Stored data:

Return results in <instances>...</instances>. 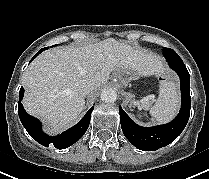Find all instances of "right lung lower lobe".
I'll use <instances>...</instances> for the list:
<instances>
[{
	"label": "right lung lower lobe",
	"instance_id": "98d812e1",
	"mask_svg": "<svg viewBox=\"0 0 209 179\" xmlns=\"http://www.w3.org/2000/svg\"><path fill=\"white\" fill-rule=\"evenodd\" d=\"M46 50L45 48L41 49L33 58L32 60L37 57L42 51ZM31 60V61H32ZM24 95V89L21 87L19 91V103H18V114L19 118L27 130L29 135L39 142L41 145L45 147H49V145H54L57 149H65L75 142H77L86 132L88 129L91 112L93 111L94 107H91L82 120L77 123L75 126L71 127L70 129L66 130L65 132L61 133L57 136H49L43 132L41 122L36 119L35 117L29 115L23 105L21 100Z\"/></svg>",
	"mask_w": 209,
	"mask_h": 179
}]
</instances>
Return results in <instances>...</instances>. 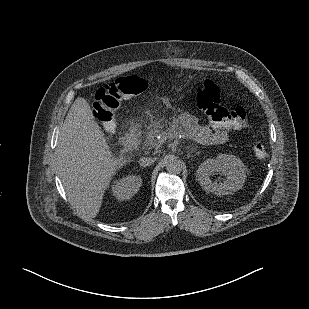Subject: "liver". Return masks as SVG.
<instances>
[{
    "label": "liver",
    "instance_id": "obj_1",
    "mask_svg": "<svg viewBox=\"0 0 309 309\" xmlns=\"http://www.w3.org/2000/svg\"><path fill=\"white\" fill-rule=\"evenodd\" d=\"M130 158L114 157L86 99L72 104L57 143L59 175L72 204L94 218L116 170Z\"/></svg>",
    "mask_w": 309,
    "mask_h": 309
}]
</instances>
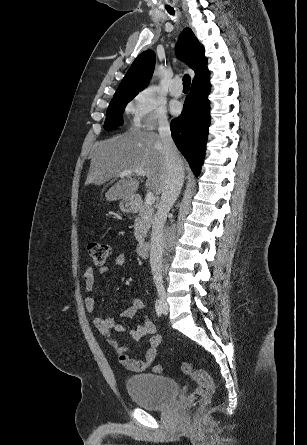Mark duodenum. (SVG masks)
I'll use <instances>...</instances> for the list:
<instances>
[{
	"label": "duodenum",
	"mask_w": 307,
	"mask_h": 445,
	"mask_svg": "<svg viewBox=\"0 0 307 445\" xmlns=\"http://www.w3.org/2000/svg\"><path fill=\"white\" fill-rule=\"evenodd\" d=\"M142 202V199L140 196H134L132 197L130 201V206L132 209L137 208ZM150 250V243L147 241L140 242L137 246V252L141 257H146L149 254Z\"/></svg>",
	"instance_id": "1"
}]
</instances>
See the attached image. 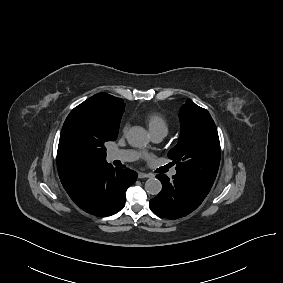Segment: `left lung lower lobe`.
Segmentation results:
<instances>
[{
  "mask_svg": "<svg viewBox=\"0 0 283 283\" xmlns=\"http://www.w3.org/2000/svg\"><path fill=\"white\" fill-rule=\"evenodd\" d=\"M162 183V191L149 202L151 210L158 216L177 219L194 211L207 196L195 181L176 174L170 180L165 174L156 176Z\"/></svg>",
  "mask_w": 283,
  "mask_h": 283,
  "instance_id": "0a47b994",
  "label": "left lung lower lobe"
}]
</instances>
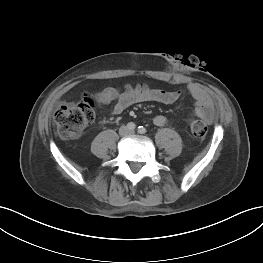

▶ **Exercise description**:
The lines holding the word "xmlns" are the answer. Pull them out of the records and copy them.

▶ **Your response**:
	"mask_svg": "<svg viewBox=\"0 0 209 179\" xmlns=\"http://www.w3.org/2000/svg\"><path fill=\"white\" fill-rule=\"evenodd\" d=\"M46 50L45 48L41 49L33 58L32 60L37 57L42 51ZM31 60V61H32ZM24 95V89L21 87L19 91V103H18V114L19 118L27 130L29 135L39 142L41 145L45 147H49V145H54L57 149H65L75 142H77L86 132L88 129L91 112L93 111L94 107H91L82 120L77 123L75 126L71 127L70 129L66 130L65 132L61 133L57 136H49L43 132L41 122L36 119L35 117L29 115L23 105L21 100Z\"/></svg>",
    "mask_svg": "<svg viewBox=\"0 0 309 309\" xmlns=\"http://www.w3.org/2000/svg\"><path fill=\"white\" fill-rule=\"evenodd\" d=\"M130 158L114 157L86 99L72 104L57 143L59 175L72 204L94 218L116 170Z\"/></svg>",
	"mask_svg": "<svg viewBox=\"0 0 307 445\" xmlns=\"http://www.w3.org/2000/svg\"><path fill=\"white\" fill-rule=\"evenodd\" d=\"M142 202V199L140 196H134L132 197L130 201V206L132 209L137 208ZM150 250V243L147 241L140 242L137 246V252L141 257H146L149 254Z\"/></svg>",
  "mask_svg": "<svg viewBox=\"0 0 283 283\" xmlns=\"http://www.w3.org/2000/svg\"><path fill=\"white\" fill-rule=\"evenodd\" d=\"M162 183V191L149 202L151 210L158 216L177 219L194 211L207 196L195 181L176 174L170 180L165 174L156 176Z\"/></svg>",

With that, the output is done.